Up until now, everything we've done has been exact. But we simply can't find the eigenvalues/vectors of infinite dimensional matricies! So we have to make an approximation that we hope will be a good one: truncate the basis \(\{\phi_n\}\) to be a finite set. Of course, this may mean that the eigenstate we're looking for cannot be expanded in terms of \(\phi_n\), but maybe it will be "close enough." There are two main reasons to think that this will be the case.

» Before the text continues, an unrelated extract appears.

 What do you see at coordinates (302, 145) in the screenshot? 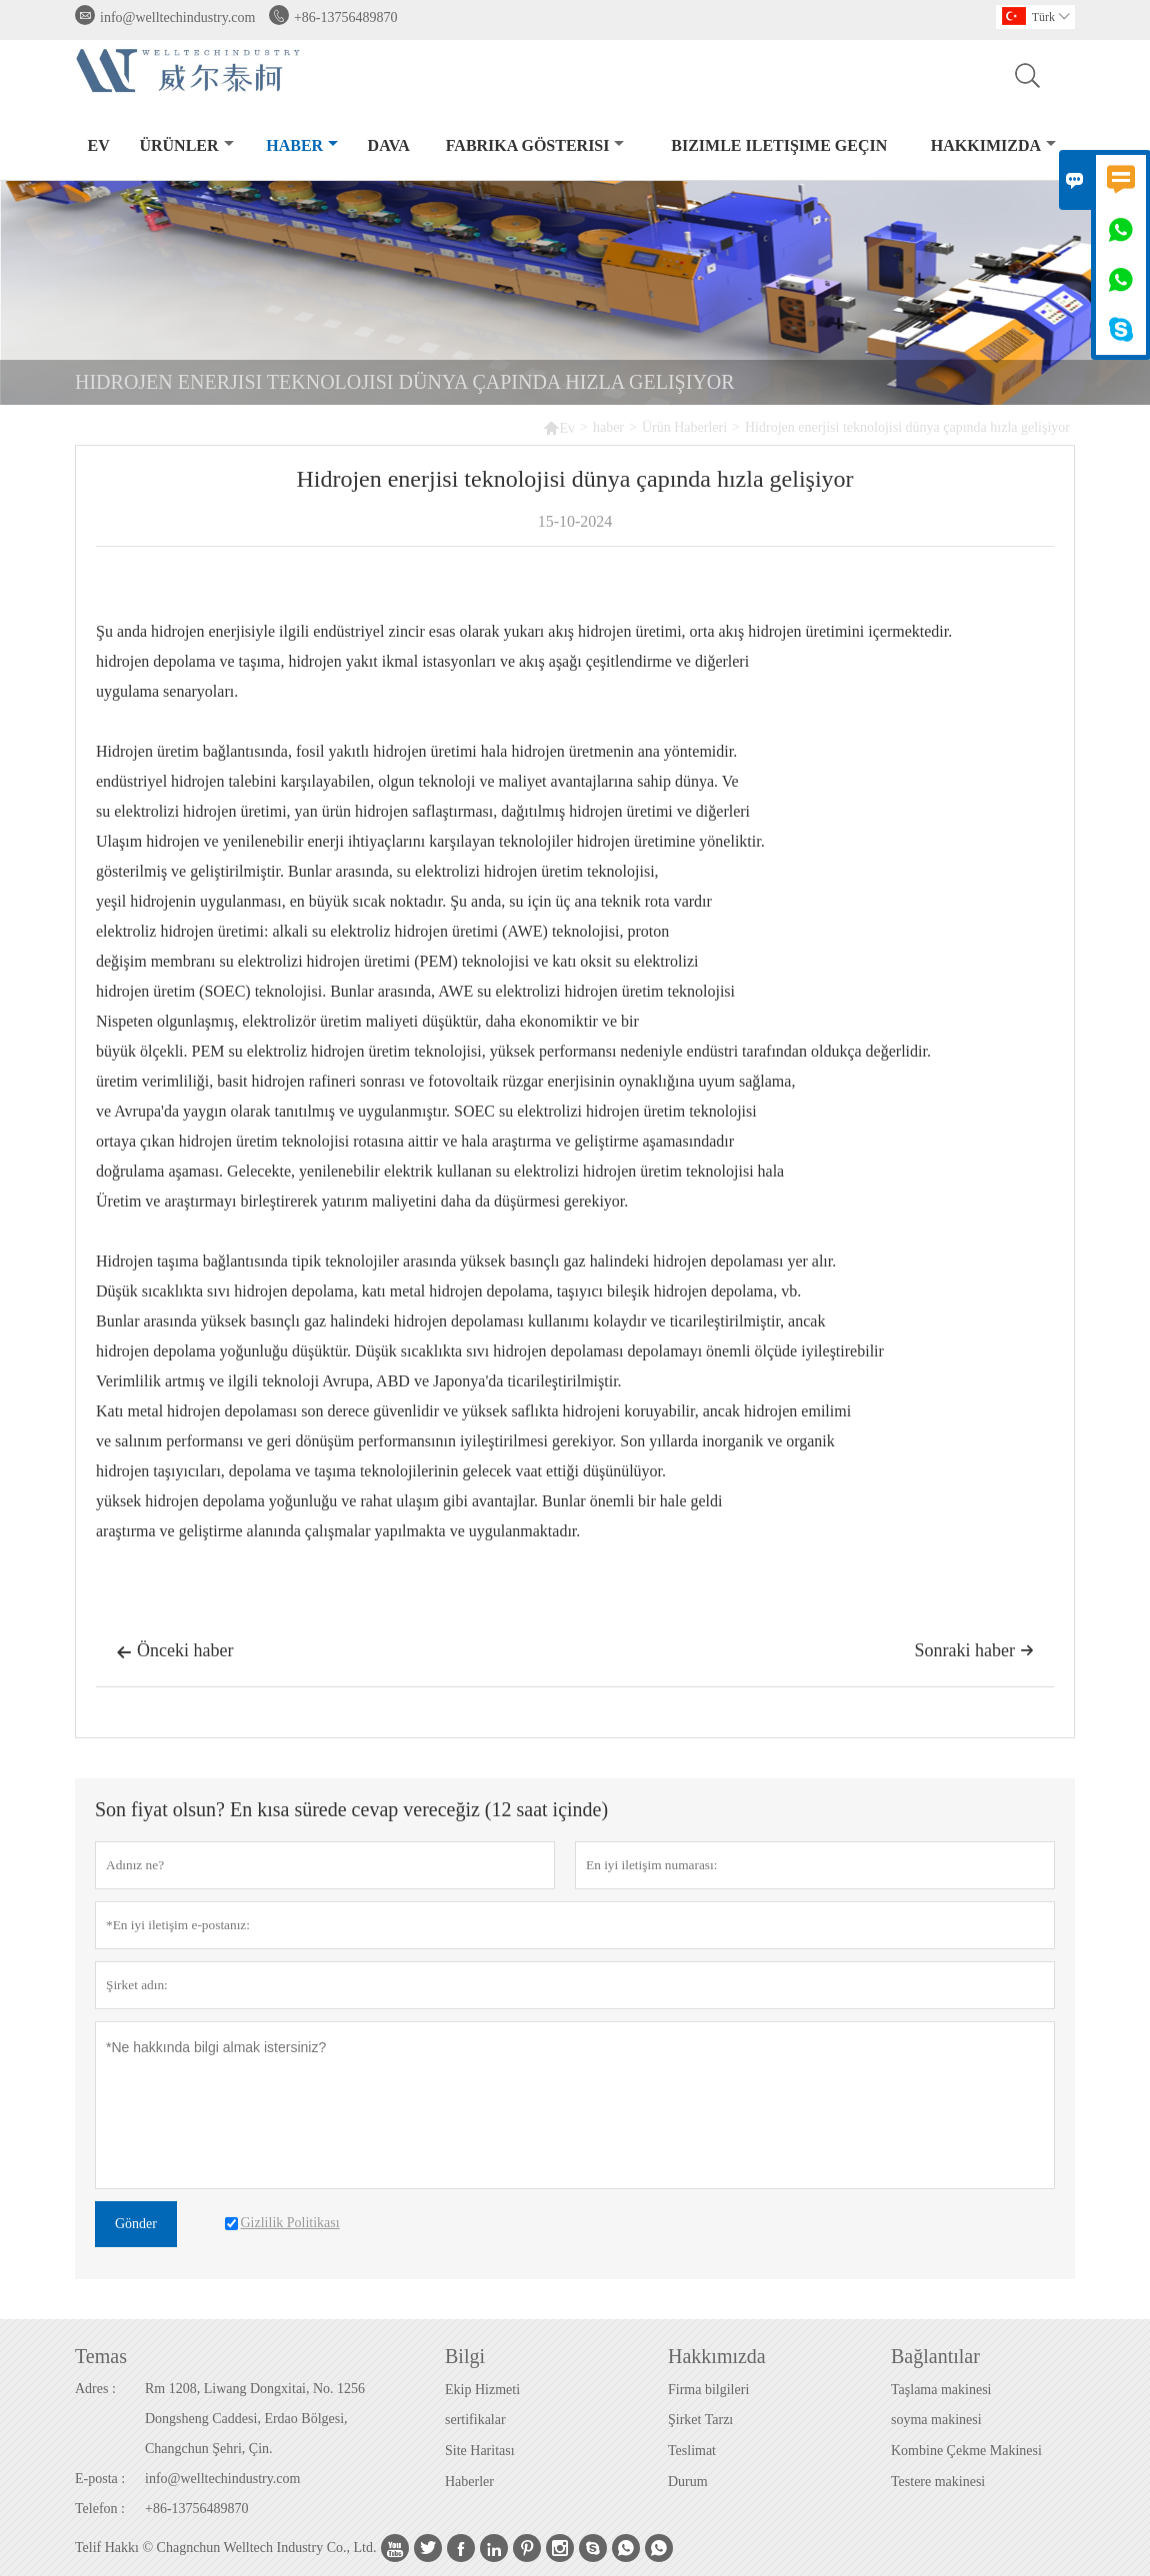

The first is the variational principle. Essentially, because the ground state of a system has the lowest possible energy available to the system, every potential wavefunction for the system will have an energy expectation value equal to or above the ground state energy. Therefore, we can make variations on a trial wavefunction in order to minimize the energy. For us, this amounts to choosing the right wavefunctions to put in our basis set such that the lowest eigenvalue is minimized. For the same reason, we know that the n'th lowest eigenvalue is equal to or greater than the n'th lowest energy state.

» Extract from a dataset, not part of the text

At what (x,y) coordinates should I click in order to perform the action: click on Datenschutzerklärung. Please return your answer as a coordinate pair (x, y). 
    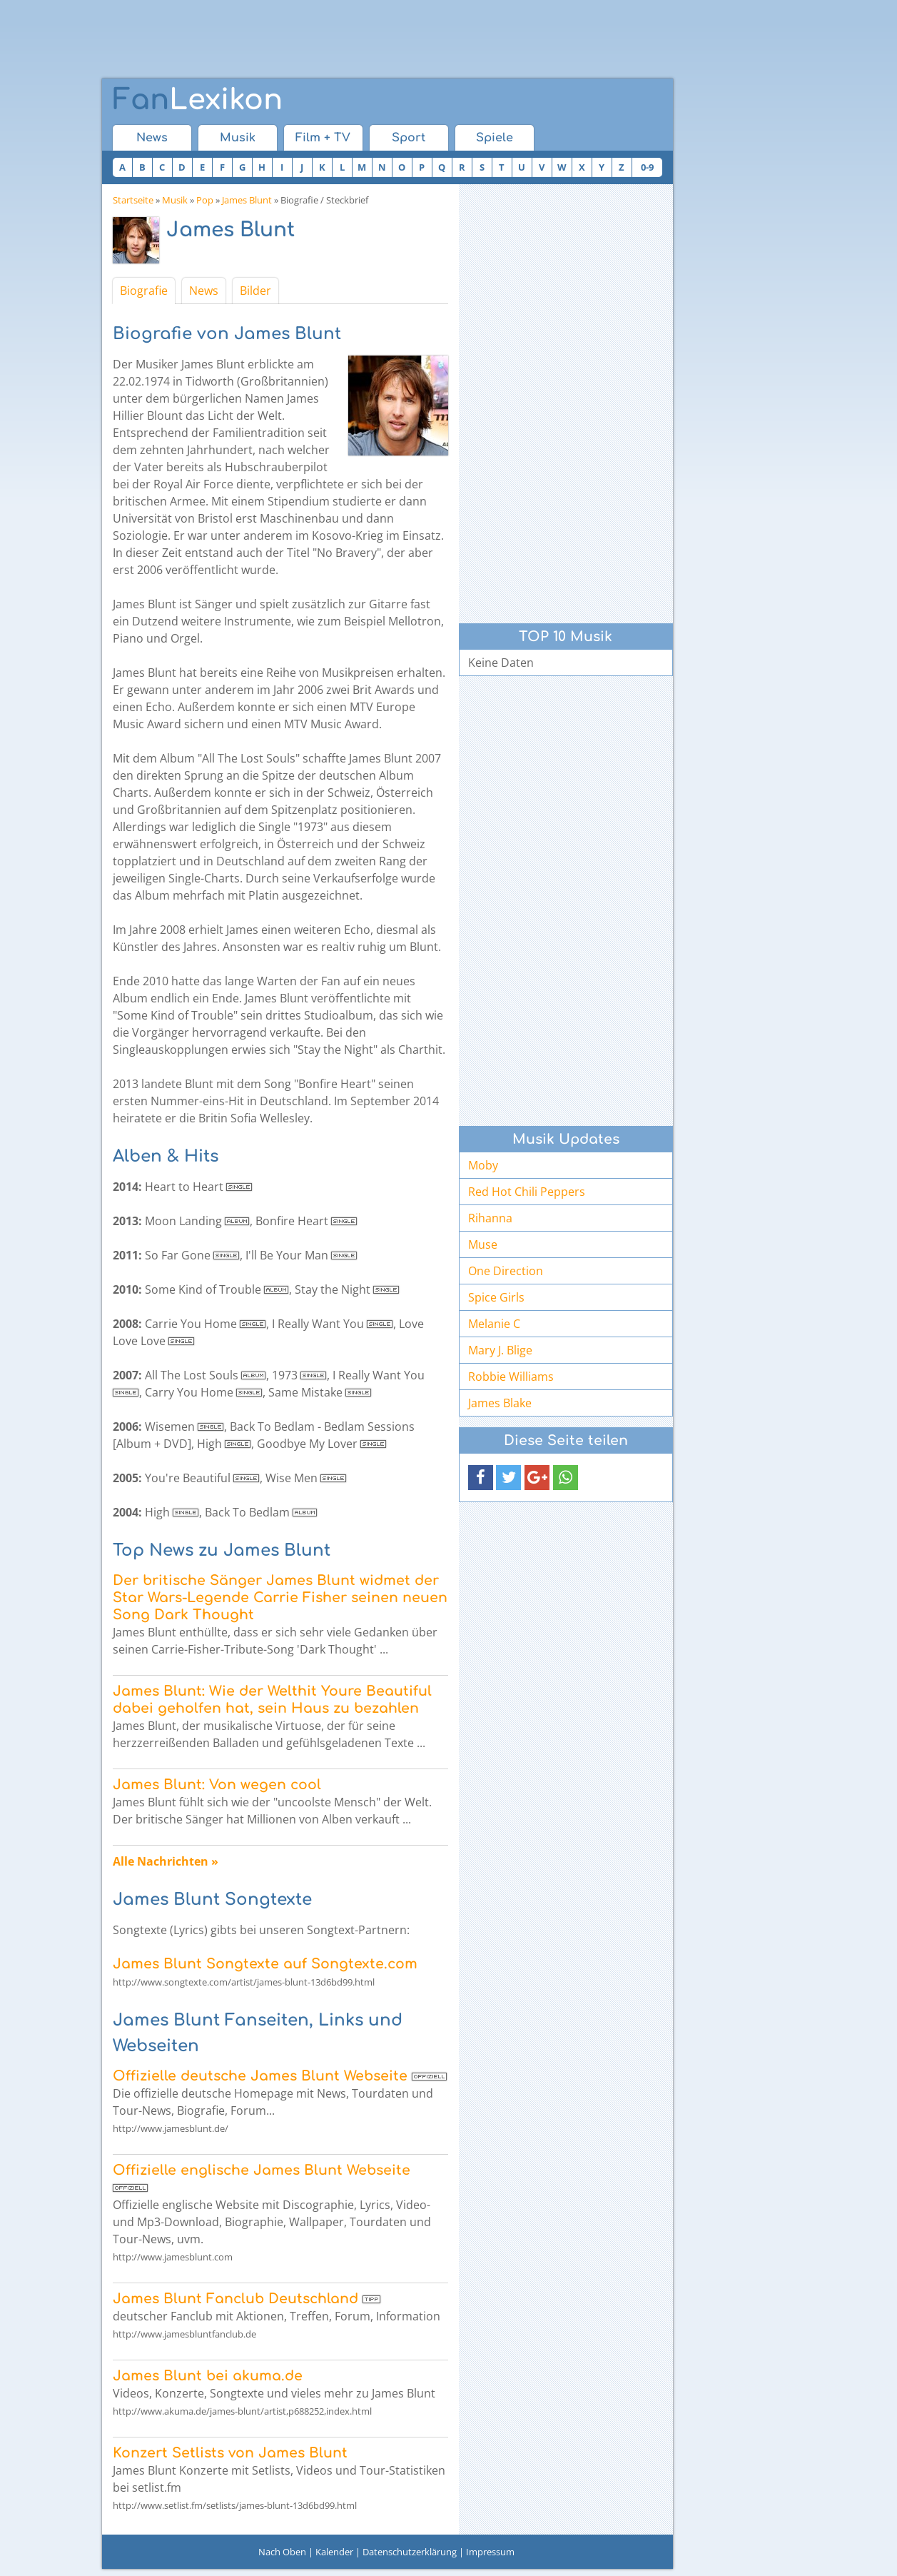
    Looking at the image, I should click on (410, 2551).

The second reason is that if we expand our finite basis the accuracy of the approximation can only get better. In the worst case, the eigenvalues are unchanged; corresponding to \(a_{new}\) being zero for all eigenvectors. If upon adding the new basis function any of the weight on the previous functions gets redistributed to the new function, then the associated eigenvalue for each state can only be lower because of the variational principle.

The question then is how do we generate this finite "basis" set in a useful way? The popular method is to define a suitable prototype function (the "correlated gaussians" in my work) with a bunch of free variables. Then generate a large set of functions by randomly choosing values for the free variables (where the "stocastic" in SVM comes from). Find which one of these randomly generated functions minimizes the energy the most and add it to a growing basis set. In pseudo code:

vector basis;

for (n from 0 to max-basis-size) {
	vector trialfunctions = generate_a_bunch_randomly();
    foreach trial in trialfunctions {
    	vector test = basis + trial;
        H = computeH(test);
        O = computeO(test);
        
        eigenvalues = solve_eigenvalue_problem(H,O);
    }
    bestfunction = choose_lowest_eigenvalue(trialfunctions)
    basis.push_back(bestfunction);
}

In this manner, one can generate a pretty good finite basis which minimizes the energy of the state of interest. The meat of the method really depends on the kind of basis functions generated. The set of functions to choose from must A) span the Hilbert space, B) be simple enough so that \(H\) and \(O\) can be easily calculated,  and C) be qualitatively similar to what you expect the wavefunction to look like (eg. bound states have exponentially decaying tails, so so should your basis functions). In my current project, we are using the correlated Gaussians as a basis, but that's a post for another time.